La société de production indépendante nord américaine est une nouvelle fois sous les feux des projecteurs après avoir raflé neuf des statuettes dorées tant convoitées par les grands noms du cinéma. Avec pas un mais trois films en compétition « The Whale », « Everything everywhere all at once » et le film  d’animation « Marcel the Shell with shows on » A24 a volé la vedette à des sociétés stars comme Netflix, Paramount Pictures ou encore 20th Century Fox en remportant les prestigieux prix du meilleur film, meilleur scénario original, meilleur réalisateur, meilleur acteur, meilleur acteur dans un second rôle, meilleure actrice, meilleure actrice dans un second rôle, meilleur montage et meilleur maquillage et coiffure. La critique d’ailleurs reconnaît le talent du studio à soutenir des projets tout aussi farfelus qu’audacieux.

Mais alors, c’est quoi la marque de fabrique A24 ? Son influence va-t-elle se faire ressentir dans tout Hollywood et la production cinématographique dans le futur ? Le petit studio artsy est-il parvenu à se hisser parmi les grandes et révérées familles de magiciens des salles obscures ?

La genèse du studio: une histoire hors du commun

Le nom de la société peu évocateur est aussi unique car complètement déconnecté du cinéma. La légende raconte qu’un des créateurs aurait pensé à créer sa société en conduisant sur l’autoroute A24 en Italie… vous avez compris l’idée. 

Tout commence il y a sept ans en 2012 lorsque David Fenkel et Daniel Katz décident de créer le studio qui ne produit pas encore à ce moment là, la société A24 est une société de distribution. Mais déjà les deux hommes marquent leur différence en distribuant des films à petits budgets aux scénarios originaux comme « Spring Breakers de Harmony Korine » (le film qui avait réussi à réunir Vanessa Hudgens, Selena Gomez et James Franco méconnaissable en gangster à dread rocks pour ceux qui auraient oublié) « The Bling Ring » de Sofia Coppola (le seul film où on déteste le personnage d’Emma Watson) ou encore « Spectacular Now » réalisé par James Ponsoldt (Shailene Woodley et Miles Teller révélés dans Divergente partagent l’écran de cette histoire d’amour un peu déprimante mais touchante).

Ces films sont nominés à de nombreux festivals et sont acclamés par la critique, récompensant les choix osés de Fenkel et Katz. En 2015, le studio commence son activité de production. Son film « Moonlight » réalisé par Barry Jenkins remporte l’oscar du meilleur film, en quelques années seulement A24 est entré dans la légende et on le sait aujourd’hui, est parvenu à y rester.

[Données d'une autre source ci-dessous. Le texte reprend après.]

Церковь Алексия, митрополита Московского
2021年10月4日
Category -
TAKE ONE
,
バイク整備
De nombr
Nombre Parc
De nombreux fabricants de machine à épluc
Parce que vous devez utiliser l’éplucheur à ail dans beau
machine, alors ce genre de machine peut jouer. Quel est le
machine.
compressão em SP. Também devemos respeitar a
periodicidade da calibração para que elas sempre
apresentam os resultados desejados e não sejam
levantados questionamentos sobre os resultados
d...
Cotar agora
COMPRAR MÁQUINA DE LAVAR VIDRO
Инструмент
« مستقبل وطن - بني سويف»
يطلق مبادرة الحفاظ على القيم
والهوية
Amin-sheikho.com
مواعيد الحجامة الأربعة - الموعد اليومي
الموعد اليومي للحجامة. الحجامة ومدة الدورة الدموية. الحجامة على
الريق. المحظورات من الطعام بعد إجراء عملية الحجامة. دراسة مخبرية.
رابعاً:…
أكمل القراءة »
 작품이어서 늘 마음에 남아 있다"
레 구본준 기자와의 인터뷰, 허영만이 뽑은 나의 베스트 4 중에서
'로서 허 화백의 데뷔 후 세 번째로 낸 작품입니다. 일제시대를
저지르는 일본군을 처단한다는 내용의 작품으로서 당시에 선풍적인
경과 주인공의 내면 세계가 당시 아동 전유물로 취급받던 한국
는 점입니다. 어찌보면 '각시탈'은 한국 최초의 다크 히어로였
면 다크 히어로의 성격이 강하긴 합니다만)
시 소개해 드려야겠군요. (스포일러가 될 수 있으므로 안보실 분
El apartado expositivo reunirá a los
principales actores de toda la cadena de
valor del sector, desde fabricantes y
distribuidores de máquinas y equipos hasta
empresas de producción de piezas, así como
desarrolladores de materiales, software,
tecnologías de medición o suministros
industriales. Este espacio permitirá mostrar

Des producteurs proches des cinéastes

En plus de leur flair infaillible à trouver des gemmes du cinéma d’auteur américain, les deux cinéphiles derrière A24 sont différents de certains de leurs homologues qui lorsqu’ils ne manquent  pas de professionnalisme (hum-hum Harvey Weinstein), sont beaucoup moins passionnés par le cinéma qu’eux. C’est de là que vient la fameuse marque de fabrique A24 selon les créateurs, ils ont crée cette société parce qu’ils aimaient « le cinema et les cinéastes », pas pour générer à tout prix du profit. Cette idée qui pourrait sembler un peu naïve à priori fonctionne pour eux, leur éthique de travail et leur désir de faire évoluer le cinéma vers un courant libéré des modèles stéréotypés imposés par les grands studios hollywoodiens depuis plusieurs décennies attire un grand nombre d’artistes.

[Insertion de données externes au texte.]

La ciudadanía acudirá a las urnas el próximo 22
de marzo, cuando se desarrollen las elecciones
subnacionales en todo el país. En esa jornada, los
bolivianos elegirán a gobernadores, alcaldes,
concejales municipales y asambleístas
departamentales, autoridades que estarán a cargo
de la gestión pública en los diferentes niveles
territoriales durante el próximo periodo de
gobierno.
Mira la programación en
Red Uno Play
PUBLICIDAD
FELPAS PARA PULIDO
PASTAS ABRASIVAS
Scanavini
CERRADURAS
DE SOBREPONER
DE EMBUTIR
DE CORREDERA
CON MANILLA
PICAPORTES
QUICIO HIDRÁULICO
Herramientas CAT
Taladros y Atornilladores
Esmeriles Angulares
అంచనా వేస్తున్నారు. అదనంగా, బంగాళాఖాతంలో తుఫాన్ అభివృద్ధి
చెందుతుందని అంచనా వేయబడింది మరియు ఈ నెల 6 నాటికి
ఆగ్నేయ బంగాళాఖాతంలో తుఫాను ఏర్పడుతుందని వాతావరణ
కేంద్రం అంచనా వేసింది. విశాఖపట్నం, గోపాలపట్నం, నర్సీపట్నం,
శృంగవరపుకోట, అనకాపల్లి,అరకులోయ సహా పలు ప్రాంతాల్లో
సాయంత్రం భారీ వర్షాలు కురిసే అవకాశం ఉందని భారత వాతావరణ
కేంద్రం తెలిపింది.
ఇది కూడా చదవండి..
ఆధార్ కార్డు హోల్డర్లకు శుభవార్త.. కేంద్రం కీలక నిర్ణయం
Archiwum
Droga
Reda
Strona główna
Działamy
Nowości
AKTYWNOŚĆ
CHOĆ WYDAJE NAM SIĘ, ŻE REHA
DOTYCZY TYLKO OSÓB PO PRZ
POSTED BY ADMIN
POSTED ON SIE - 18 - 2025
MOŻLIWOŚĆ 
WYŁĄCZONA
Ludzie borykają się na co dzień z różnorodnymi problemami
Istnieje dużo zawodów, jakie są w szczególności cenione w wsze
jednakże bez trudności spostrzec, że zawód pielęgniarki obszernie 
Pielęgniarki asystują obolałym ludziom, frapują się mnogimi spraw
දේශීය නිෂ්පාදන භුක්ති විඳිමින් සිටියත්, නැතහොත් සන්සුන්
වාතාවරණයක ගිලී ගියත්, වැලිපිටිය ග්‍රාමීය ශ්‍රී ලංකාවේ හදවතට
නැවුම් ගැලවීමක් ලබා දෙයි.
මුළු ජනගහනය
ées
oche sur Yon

Ils ont d’ailleurs plusieurs pensionnaires qui réalisent plusieurs de leurs films chez eux, on peut penser à Ti West à l’origine des films « X », « Pearl » et dont le prochain film « MaXXXine » sortira bientôt en salle. Un des nouveaux maîtres de l’horreur Ari Aster à qui on doit les très perturbants « Midsommar » et « Hereditary » et dont le prochain film « Beau is afraid » toujours produit par A24, met en scène le nouveau Joker de notre ère Joaquin Phoenix. Je n’ai énoncé que des réalisateurs, mais la parité est² bien là chez A24, ils soutiennent également de nouvelles voix du cinéma d’auteur indépendant féminin comme Greta Gerwing, Charlotte Wells et même la réalisatrice française Claire Denis.

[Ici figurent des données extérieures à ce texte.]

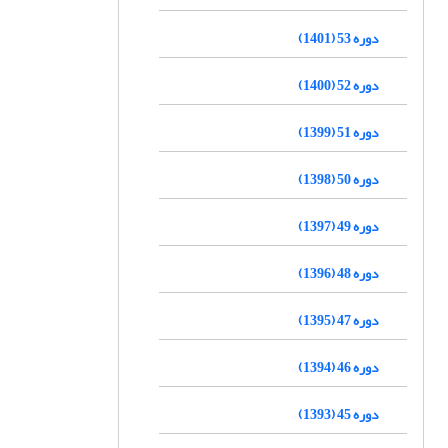
دوره 53 (1401)
دوره 52 (1400)
دوره 51 (1399)
دوره 50 (1398)
دوره 49 (1397)
دوره 48 (1396)
دوره 47 (1395)
دوره 46 (1394)
دوره 45 (1393)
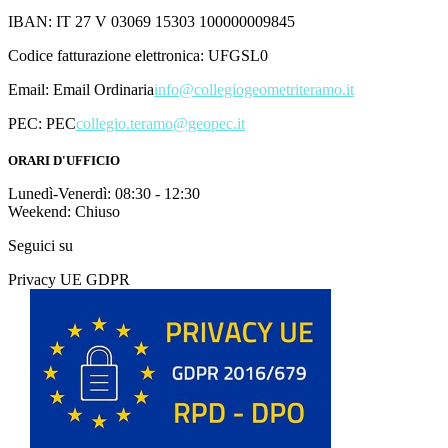
IBAN: IT 27 V 03069 15303 100000009845
Codice fatturazione elettronica: UFGSL0
Email:
Email Ordinaria
info@collegiogeometriteramo.it
PEC:
PEC
collegio.teramo@geopec.it
ORARI D'UFFICIO
Lunedì-Venerdì: 08:30 - 12:30
Weekend: Chiuso
Seguici su
Privacy UE GDPR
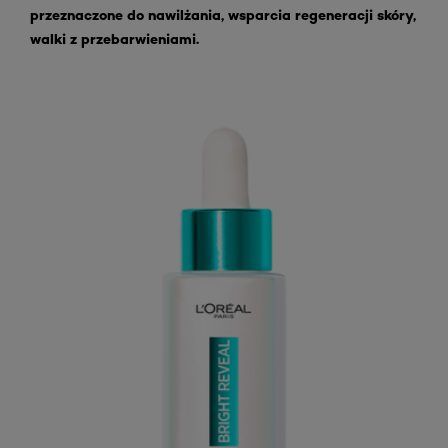
przeznaczone do nawilżania, wsparcia regeneracji skóry,
walki z przebarwieniami.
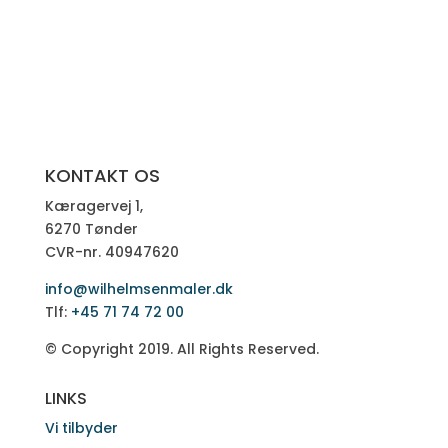
KONTAKT OS
Kæragervej 1,
6270 Tønder
CVR-nr. 40947620
info@wilhelmsenmaler.dk
Tlf:
+45 71 74 72 00
© Copyright 2019. All Rights Reserved.
LINKS
Vi tilbyder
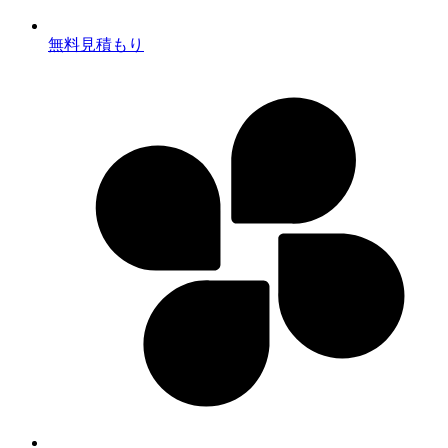
無料見積もり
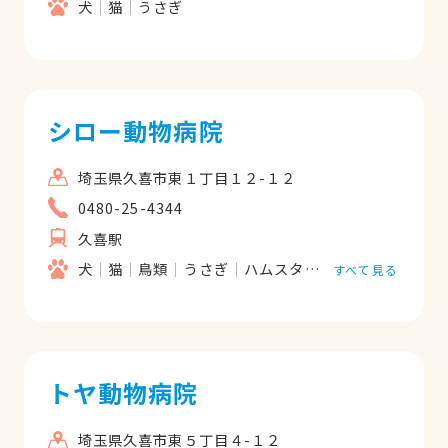
犬
猫
うさぎ
シロー動物病院
埼玉県久喜市東１丁目１２-１２
0480-25-4344
久喜駅
犬
猫
鳥類
うさぎ
ハムスター
フェレット
すべて見る
トヤ動物病院
埼玉県久喜市東５丁目４-１２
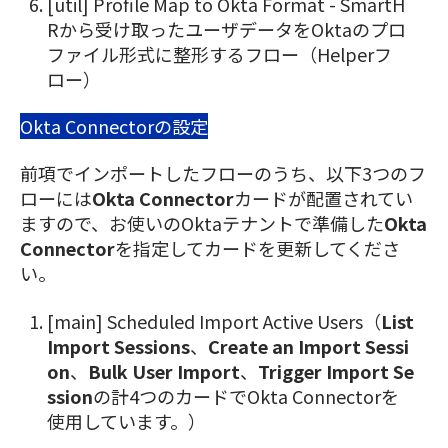
[util] Profile Map to Okta Format - SmartH
Rから受け取ったユーザデータをOktaのプロ
ファイル形式に整形するフロー（Helperフ
ロー）
Okta Connectorの設定
前項でインポートしたフローのうち、以下3つのフ
ローには
Okta Connector
カードが配置されてい
ますので、お使いのOktaテナントで準備した
Okta
Connector
を指定して
カードを更新してくださ
い。
[main] Scheduled Import Active Users（
List
Import Sessions
、
Create an Import Sessi
on
、
Bulk User Import
、
Trigger Import Se
ssion
の計4つのカードでOkta Connectorを
使用しています。）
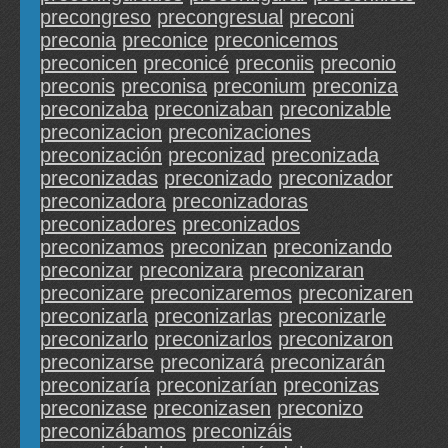
precongreso
precongresual
preconi
preconia
preconice
preconicemos
preconicen
preconicé
preconiis
preconio
preconis
preconisa
preconium
preconiza
preconizaba
preconizaban
preconizable
preconizacion
preconizaciones
preconización
preconizad
preconizada
preconizadas
preconizado
preconizador
preconizadora
preconizadoras
preconizadores
preconizados
preconizamos
preconizan
preconizando
preconizar
preconizara
preconizaran
preconizare
preconizaremos
preconizaren
preconizarla
preconizarlas
preconizarle
preconizarlo
preconizarlos
preconizaron
preconizarse
preconizará
preconizarán
preconizaría
preconizarían
preconizas
preconizase
preconizasen
preconizo
preconizábamos
preconizáis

Des créateurs loin de la célébrité

L’anonymat relatif des créateurs du studio par le grand public est une autre particularité qui permet au studio de briller. Dans un article sur la percée fulgurante d’A24, le magasine américain Vanity Fair avoue avoir bataillé longtemps avant d’obtenir des producteurs une entrevue. Ils ne souhaitent pas être sous les feux des projecteurs car pour eux les stars de leurs studios, ce sont leurs films et rien d’autre. Dans une industrie régie par le stars system, cette recherche de l’anonymat est intrigante, mais ce qui est certain c’est que leurs productions ne manquent pas de stars elles :  Des jeunes talents comme Saoirse Ronan, Florence Pugh ou Paul Mescal révélés dans « Lady Bird », « Midsommar » et « Aftersun » respectivement rejoignent le club des acteurs révérés comme Nicolas Cage, Joaquin Phoenix ou Tilda Swinton qui prennent part eux aussi à des films A24.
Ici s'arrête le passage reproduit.